**Task data**
-=-=-=-=-
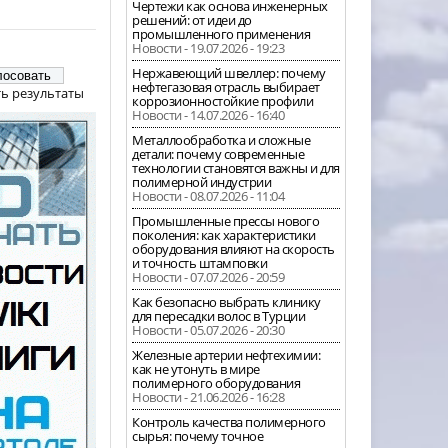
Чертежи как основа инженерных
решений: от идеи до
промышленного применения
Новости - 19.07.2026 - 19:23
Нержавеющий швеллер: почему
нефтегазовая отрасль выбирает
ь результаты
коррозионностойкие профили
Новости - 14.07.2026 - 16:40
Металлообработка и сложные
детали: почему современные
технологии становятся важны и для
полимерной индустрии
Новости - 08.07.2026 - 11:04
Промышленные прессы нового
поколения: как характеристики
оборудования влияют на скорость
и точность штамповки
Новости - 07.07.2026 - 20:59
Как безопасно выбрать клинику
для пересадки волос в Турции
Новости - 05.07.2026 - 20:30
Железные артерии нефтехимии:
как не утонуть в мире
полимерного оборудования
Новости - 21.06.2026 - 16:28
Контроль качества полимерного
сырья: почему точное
-=-=-=-=-
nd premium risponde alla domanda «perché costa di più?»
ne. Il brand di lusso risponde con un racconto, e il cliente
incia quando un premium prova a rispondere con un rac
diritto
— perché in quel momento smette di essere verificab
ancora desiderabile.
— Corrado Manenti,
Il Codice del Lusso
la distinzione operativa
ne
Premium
-=-=-=-=-
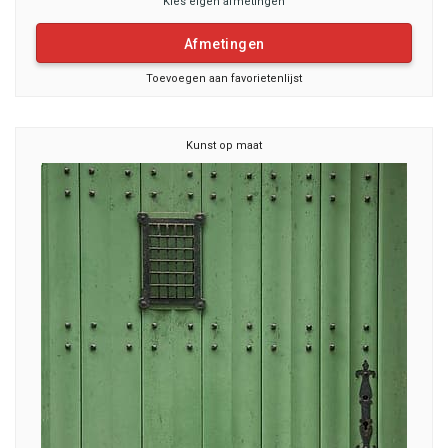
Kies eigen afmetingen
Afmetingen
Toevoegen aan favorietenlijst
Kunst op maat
-=-=-=-=-
**Required work**
The task calls for every line of the material that contains the string "оборудования".

**Exercise result**
оборудования влияют на скорость
полимерного оборудования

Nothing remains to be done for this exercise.